Künftig soll jeder Mensch in Deutsch­land sein Geschlecht und seinen Vorna­men selbst festle­gen und in einem einfa­chen Verfah­ren beim Standes­amt ändern können. Das Gesetz richtet sich laut Famili­en- und Justiz­mi­nis­te­ri­um an trans­ge­schlecht­li­che, inter­ge­schlecht­li­che und nicht-binäre Menschen.

Bundes­jus­tiz­mi­nis­ter Marco Busch­mann sprach davon, dass der Staat Menschen, deren sexuel­le Identi­tät von ihrem biolo­gi­schen Geschlecht abweicht, bislang wie Kranke behan­delt habe. «Das ist keine Krank­heit oder Abnor­mi­tät. Das ist eben der Haupt­kri­tik­punkt am Trans­se­xu­el­len­ge­setz gewesen», sagte der FDP-Politi­ker. «Eine Kritik, die Verfas­sungs­rang hatte. Deshalb hat das Bundes­ver­fas­sungs­ge­richt dieses Gesetz ja auch für verfas­sungs­wid­rig erklärt.» An diese Stelle trete nun ein Gesetz, bei dem die Menschen vom Staat so respek­tiert werden, wie sie seien.

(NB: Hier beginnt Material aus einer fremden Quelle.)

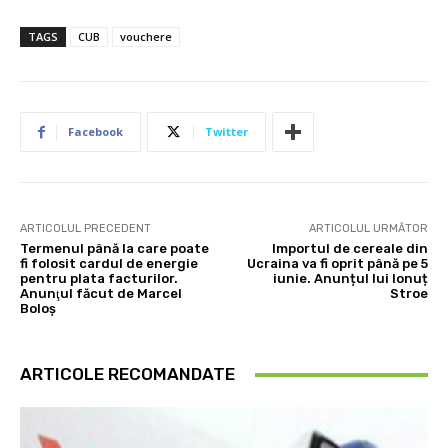
TAGS
CUB
vouchere
Facebook
Twitter
ARTICOLUL PRECEDENT
ARTICOLUL URMĂTOR
Termenul până la care poate
Importul de cereale din
fi folosit cardul de energie
Ucraina va fi oprit până pe 5
pentru plata facturilor.
iunie. Anunțul lui Ionuț
Anunţul făcut de Marcel
Stroe
Boloș
ARTICOLE RECOMANDATE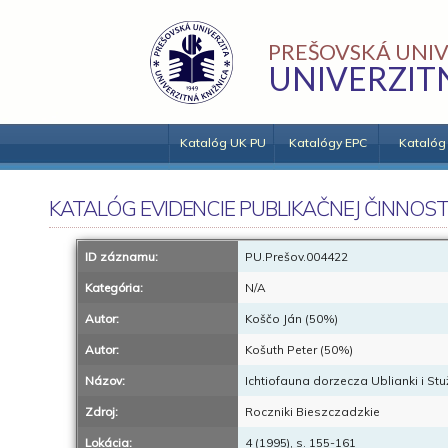
PREŠOVSKÁ UNIV
UNIVERZIT
Katalóg UK PU
Katalógy EPC
Katalóg
KATALÓG EVIDENCIE PUBLIKAČNEJ ČINNOST
ID záznamu:
PU.Prešov.004422
Kategória:
N/A
Autor:
Koščo Ján (50%)
Autor:
Košuth Peter (50%)
Názov:
Ichtiofauna dorzecza Ublianki i Stuž
Zdroj:
Roczniki Bieszczadzkie
Lokácia:
4 (1995), s. 155-161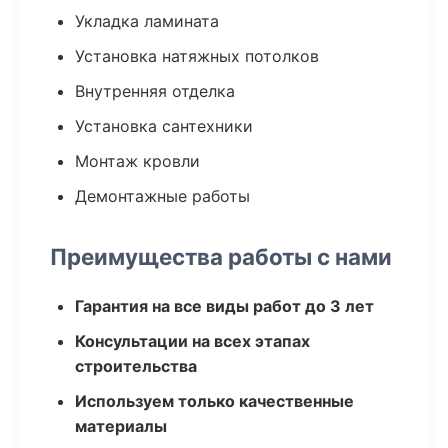
Укладка ламината
Установка натяжных потолков
Внутренняя отделка
Установка сантехники
Монтаж кровли
Демонтажные работы
Преимущества работы с нами
Гарантия на все виды работ до 3 лет
Консультации на всех этапах
строительства
Используем только качественные
материалы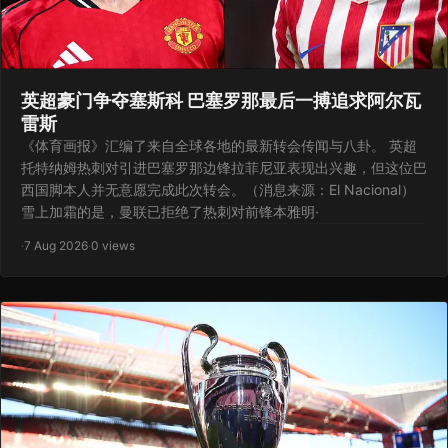
英超豪门争夺塞斯科 巴塞罗那最后一搏追求阿尔瓦
雷斯
《体育画报》汇编了来自全球各地的最新转会传闻与八卦。 英超
托特纳姆热刺对引进巴塞罗那边锋拉菲尼亚表现出兴趣，但这位巴
西国脚本人并无意愿完成此次转会。（消息来源：El Nacional）
雪上加霜的是，曼联已拒绝了热刺对前锋本雅明·
·
7 Aug 2026
·
0 views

Verfah­ren zuvor langwie­rig und teuer

Bislang galt das sogenann­te Trans­se­xu­el­len­ge­setz. Viele Trans­men­schen empfin­den dieses als demüti­gend. Das Gesetz sieht vor, dass Betrof­fe­ne Vorna­men und Geschlecht erst nach einem psycho­lo­gi­schen Gutach­ten und einer gericht­li­chen Entschei­dung offizi­ell ändern dürfen. Das Verfah­ren ist langwie­rig und teuer. Das Bundes­ver­fas­sungs­ge­richt hatte mehrfach wesent­li­che Teile des Geset­zes für verfas­sungs­wid­rig erklärt.

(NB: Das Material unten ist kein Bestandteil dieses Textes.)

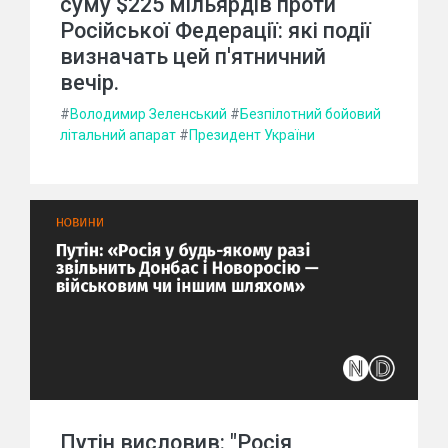
суму $225 мільярдів проти
Російської Федерації: які події
визначать цей п'ятничний
вечір.
#
Володимир Зеленський
#
Безпілотний бойовий
літальний апарат
#
Президент України
Путін висловив: "Росія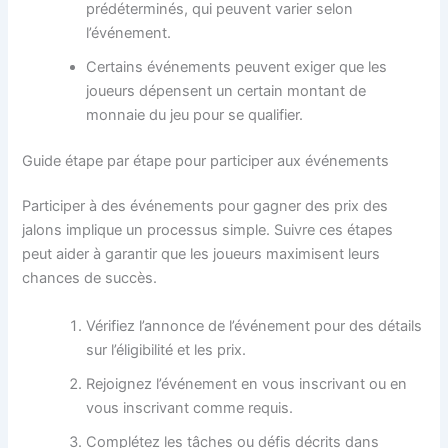
prédéterminés, qui peuvent varier selon
l’événement.
Certains événements peuvent exiger que les
joueurs dépensent un certain montant de
monnaie du jeu pour se qualifier.
Guide étape par étape pour participer aux événements
Participer à des événements pour gagner des prix des
jalons implique un processus simple. Suivre ces étapes
peut aider à garantir que les joueurs maximisent leurs
chances de succès.
Vérifiez l’annonce de l’événement pour des détails
sur l’éligibilité et les prix.
Rejoignez l’événement en vous inscrivant ou en
vous inscrivant comme requis.
Complétez les tâches ou défis décrits dans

Der Queer­be­auf­trag­te der Bundes­re­gie­rung, Sven Lehmann hofft, dass der Bundes­tag das Selbst­be­stim­mungs­ge­setz noch in diesem Jahr verab­schie­den wird. «Laut Innen­mi­nis­te­ri­um wäre ein Inkraft­tre­ten erst am 1. Novem­ber 2024 möglich. Selbst wenn Zeit für die erfor­der­li­chen Anpas­sun­gen des Perso­nen­stands­we­sens einge­plant werden muss, ist ein Inkraft­tre­ten im Novem­ber 2024 aus meiner Sicht zu spät», sagte er der Deutschen Presse-Agentur. «Es muss geprüft werden, ob ein Inkraft­tre­ten beschleu­nigt werden kann. Die Betrof­fe­nen haben lange genug gewartet.»

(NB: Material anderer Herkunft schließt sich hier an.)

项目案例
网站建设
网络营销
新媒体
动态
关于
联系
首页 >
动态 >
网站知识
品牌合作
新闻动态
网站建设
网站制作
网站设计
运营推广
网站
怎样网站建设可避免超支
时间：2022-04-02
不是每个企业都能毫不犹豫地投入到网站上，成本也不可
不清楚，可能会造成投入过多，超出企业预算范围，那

Kritik am Selbst­be­stim­mungs­ge­setz kommt immer wieder von Union und AfD. Schutz­räu­me vor allem für Frauen, beispiels­wei­se in geschlech­ter­ge­trenn­ten Umklei­de­ka­bi­nen, würden durch das Gesetz faktisch verlo­ren gehen, sagte der CDU-Rechts­po­li­ti­ker Günter Krings der «Rheini­schen Post». «Statt Rechts­si­cher­heit schafft die Ampel mit diesem Gesetz maxima­le Verunsicherung.»